Down in Philadelphia, after falling to the Patriots in the 2005 Super Bowl with a team featuring Donovan McNabb and Terrell Owens, the Eagles got their revenge by way of the Philly Special in 2018. Despite Brady’s Super Bowl-record 505 passing yards, the Eagles and evocatively named backup quarterback Nick Foles (Nick Foles!) outplayed them on their way to the franchise’s first Super Bowl title.
DeSean Jackson’s game-winning punt return in 2010
It isn’t just mythical, decade-spanning conflicts involving legendary teams. The individual moments between these cities form a punctuated equilibrium of malice. Take the Philadelphia Eagles and New York Giants. While they don’t share many great playoff moments as division rivals, they have combined to make a few special moments that will be seared in fans’ memories forever. That includes DeSean Jackson’s game-winning punt return, to be dubbed the Miracle at the Meadowlands.

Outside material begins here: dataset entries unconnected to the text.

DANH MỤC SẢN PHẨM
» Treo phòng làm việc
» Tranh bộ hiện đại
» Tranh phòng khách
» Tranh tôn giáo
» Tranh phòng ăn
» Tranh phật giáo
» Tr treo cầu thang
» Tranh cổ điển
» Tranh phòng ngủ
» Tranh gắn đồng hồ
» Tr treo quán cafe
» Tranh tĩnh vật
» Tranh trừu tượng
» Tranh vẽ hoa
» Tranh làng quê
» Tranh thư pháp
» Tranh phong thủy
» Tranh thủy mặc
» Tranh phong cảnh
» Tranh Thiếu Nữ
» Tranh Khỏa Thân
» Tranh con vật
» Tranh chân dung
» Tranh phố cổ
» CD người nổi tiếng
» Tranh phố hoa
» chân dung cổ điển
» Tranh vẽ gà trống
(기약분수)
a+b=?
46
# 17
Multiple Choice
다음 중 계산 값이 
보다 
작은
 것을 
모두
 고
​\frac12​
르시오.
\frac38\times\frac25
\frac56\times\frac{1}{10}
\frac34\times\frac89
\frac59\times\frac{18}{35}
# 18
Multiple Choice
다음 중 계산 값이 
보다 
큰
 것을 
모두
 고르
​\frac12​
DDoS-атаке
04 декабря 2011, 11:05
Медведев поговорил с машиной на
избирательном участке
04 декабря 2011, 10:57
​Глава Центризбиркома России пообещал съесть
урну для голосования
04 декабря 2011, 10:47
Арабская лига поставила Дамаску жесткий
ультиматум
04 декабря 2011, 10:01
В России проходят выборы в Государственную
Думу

On a December night at the Giants’ home field, Jackson stood back to receive a punt with 14 seconds left. After fumbling the ball, Jackson took it all the way back for a touchdown to beat the Giants and help the Eagles qualify for the postseason. While they would eventually bow out in the postseason to the Green Bay Packers, Eagles fans don’t care. They got to stick it to the Giants.
Paul Pierce shuts down Knicks winning streak at MSG
Like Jackson’s punt return, Paul Pierce’s dagger wasn’t all that consequential in the long run, but it sure was cool.

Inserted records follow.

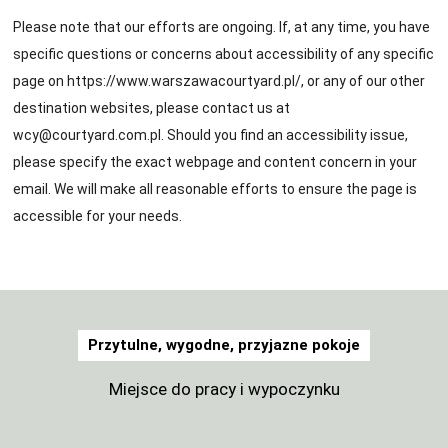
Please note that our efforts are ongoing. If, at any time, you have
specific questions or concerns about accessibility of any specific
page on
https://www.warszawacourtyard.pl/
, or any of our other
destination websites, please contact us at
wcy@courtyard.com.pl
. Should you find an accessibility issue,
please specify the exact webpage and content concern in your
email. We will make all reasonable efforts to ensure the page is
accessible for your needs.
Przytulne, wygodne, przyjazne pokoje
Miejsce do pracy i wypoczynku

In December of 2010, newly signed big man Amar’e Stoudemire and his former Phoenix Suns coach Mike D’Antoni finally had Madison Square Garden rocking again. They were winners of eight straight games, heading into a nationally televised home game against the Boston Celtics, who were once again a favorite to win the NBA Championship after injuries had hurt their chances at a repeat the year before.
With seconds to go, tied at 116-all, Pierce hit a midrange step back over Stoudemire to ice the game. What happened next was almost as memorable: Nate Robinson tried to chest bump Pierce but missed, falling into a tuck-and-roll before leaping up in excitement.
It’s the kind of jubilation you don’t usually see in a mid-December game, and, given the state of the Knicks, is probably the most memorable basketball moment between Boston and New York in a while. But the kind of ill will these three cities have built up over time is why it’s worth remembering at all.